An increasing number of Scientific Computing centers are beginning to provide their resources to users through the IaaS model since it allows for efficient management and an easy reallocation of the computational resources. Large experimental collaborations in the High Energy Physics community, which heavily depend on grid-based distributed computing, are also beginning to explore the Cloud paradigm, in order to integrate it into their complex computing and data models.
As an example, at the Torino computing center of the Italian National Institute for Nuclear Physics (INFN), we are using OpenNebula since 2011 to provide computing resources to the ALICE experiment at the CERN Large Hadron Collider in Geneva, to the BESIII experiment at the Institute of High Energy Physics (IHEP) of the Chinese Academy of Science in Beijing, and to a growing number of other applications.

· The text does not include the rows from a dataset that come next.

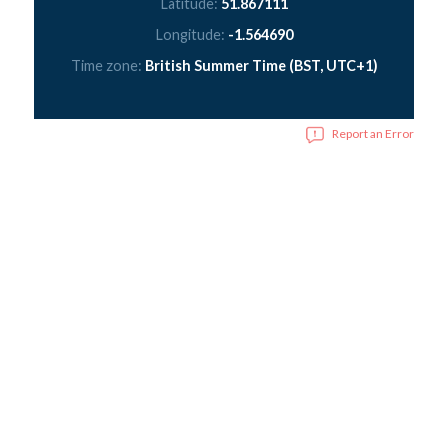
Latitude:
51.867111
Longitude:
-1.564690
Time zone:
British Summer Time (BST, UTC+1)
Report an Error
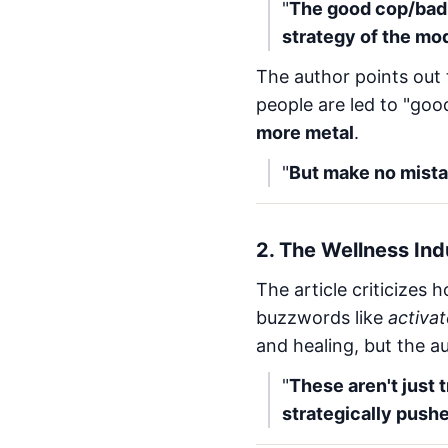
"
The good cop/bad c
strategy of the mod
The author points out 
people are led to "good
more metal
.
"
But make no mistak
2.
The Wellness Indu
The article criticizes
buzzwords like
activa
and healing, but the a
"
These aren't just 
strategically pushe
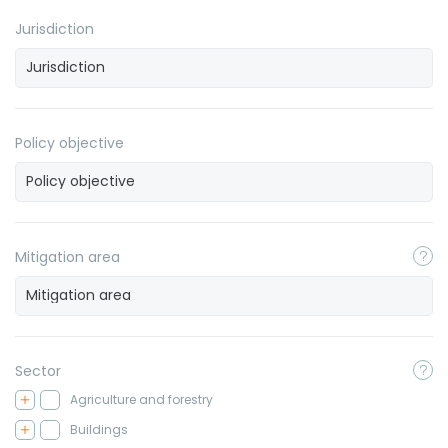
Jurisdiction
Policy objective
Mitigation area
Sector
Agriculture and forestry
Buildings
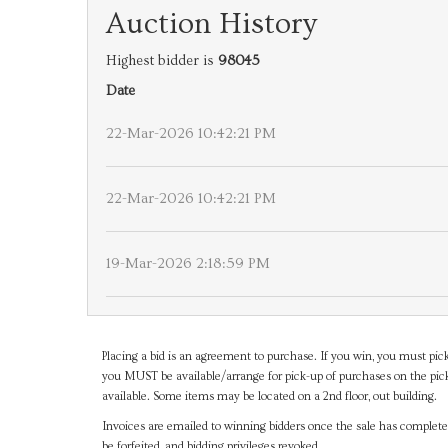
Auction History
Highest bidder is
98045
Date
22-Mar-2026 10:42:21 PM
22-Mar-2026 10:42:21 PM
19-Mar-2026 2:18:59 PM
Placing a bid is an agreement to purchase. If you win, you must pick
you MUST be available/arrange for pick-up of purchases on the pick
available. Some items may be located on a 2nd floor, out building.
Invoices are emailed to winning bidders once the sale has completel
be forfeited, and bidding privileges revoked.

Besides managing the site and participating in EU-funded R&D projects like INDIGO-DataCloud, we have an ongoing collaboration with the IHEP Computer Centre and the BESIII Collaboration to evolve the experiment’s computing from a Grid-based model to a Cloud-base one.
It is thus important to train a number of young researchers, spreading Cloud Computing knowledge across the physics computing community. It is in this context that we organized the 2015 BESIIICGEM Cloud Computing Summer School, aimed to provide a full introduction both to basic and more advanced concepts of Cloud Computing.

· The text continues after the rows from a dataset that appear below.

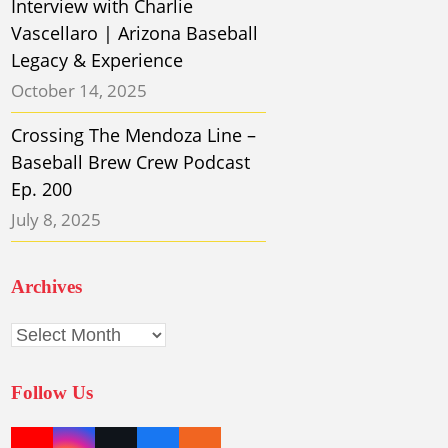
Interview with Charlie
Vascellaro | Arizona Baseball
Legacy & Experience
October 14, 2025
Crossing The Mendoza Line –
Baseball Brew Crew Podcast
Ep. 200
July 8, 2025
Archives
Archives
Follow Us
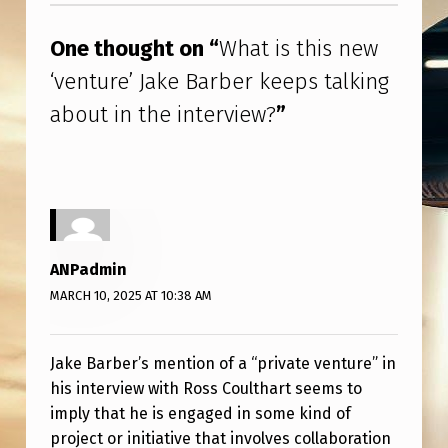
J
A
One thought on “
What is this new
K
‘venture’ Jake Barber keeps talking
E
about in the interview?
”
B
A
R
B
E
ANPadmin
R
MARCH 10, 2025 AT 10:38 AM
K
E
Jake Barber’s mention of a “private venture” in
his interview with Ross Coulthart seems to
E
imply that he is engaged in some kind of
P
project or initiative that involves collaboration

“BESIIICGEM” is an EU-funded project within the “Horizon 2020” Research and Innovation Framework Programme. Its primary aim is the design and construction of an innovative particle detector for BES-III, a high-energy physics experiment run by an international collaboration and hosted at IHEP in Beijing. Among its different Work Packages, dealing with the different demanding tasks needed to achieve such a goal, specific activity is devoted to R&D in HPC and Cloud Computing. The school is one of its outreach and dissemination activities. The School is jointly organized by the BESIIICGEM Consortium, IHEP, and INFN, and will be hosted by IHEP in Beijing from Monday, 7th to Friday, 11th September 2015.
The School will complement a more theoretical set of morning lectures with a full hands-on approach in the afternoons, when each (small) group of students will deploy at the end of the week a working testbed, one for each group. The reference middleware stack of choice for the practical activities will be OpenNebula, chosen for its simplicity and our experience in its use for scientific computing use cases.
The School is aimed at Doctoral Students in the High Energy or Nuclear Physics fields or in the IT and Computing fields. Young researchers holding Post-Doctoral positions are encouraged to apply as well.
The detailed agenda of the school is being finalized; updated information can be easily found on the School’s web-site.